═════ Supplied entries ═════

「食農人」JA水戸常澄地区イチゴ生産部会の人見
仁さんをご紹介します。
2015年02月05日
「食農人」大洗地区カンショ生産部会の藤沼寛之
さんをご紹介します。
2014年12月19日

═════

- [What to do] Word for word, repeat the records above.

- [Answer space]
「食農人」JA水戸常澄地区イチゴ生産部会の人見
仁さんをご紹介します。
2015年02月05日
「食農人」大洗地区カンショ生産部会の藤沼寛之
さんをご紹介します。
2014年12月19日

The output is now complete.